(Saved data entries)
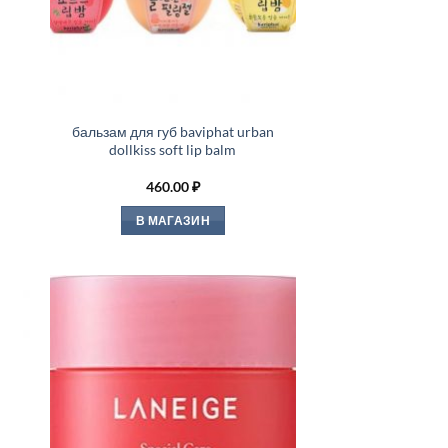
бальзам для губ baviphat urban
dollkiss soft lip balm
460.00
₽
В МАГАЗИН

---

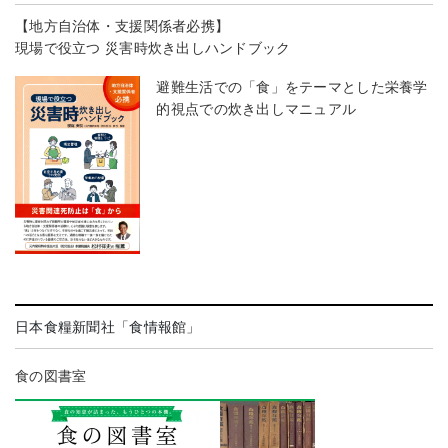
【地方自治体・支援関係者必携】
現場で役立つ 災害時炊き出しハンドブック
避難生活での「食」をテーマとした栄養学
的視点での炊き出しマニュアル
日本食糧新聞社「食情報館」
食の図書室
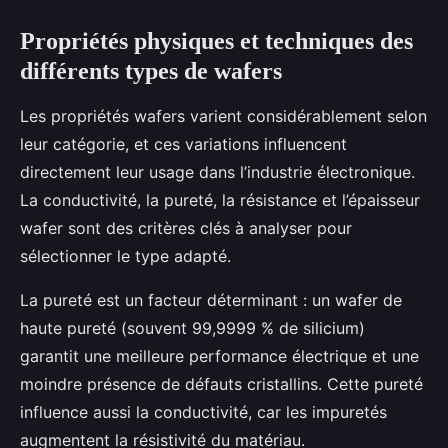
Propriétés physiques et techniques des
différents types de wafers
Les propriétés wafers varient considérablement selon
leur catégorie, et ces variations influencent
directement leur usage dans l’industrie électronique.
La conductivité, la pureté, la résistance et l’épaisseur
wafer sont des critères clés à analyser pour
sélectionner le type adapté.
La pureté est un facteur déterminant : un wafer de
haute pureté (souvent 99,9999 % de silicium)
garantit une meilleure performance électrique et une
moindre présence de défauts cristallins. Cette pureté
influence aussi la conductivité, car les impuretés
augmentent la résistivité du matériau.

◆ EXERCISE OBJECTIVE
Work through the entries above line by line, counting each one that includes the word "conductivité", and give the final number only.

◆ ANSWER FOR THIS EXERCISE
2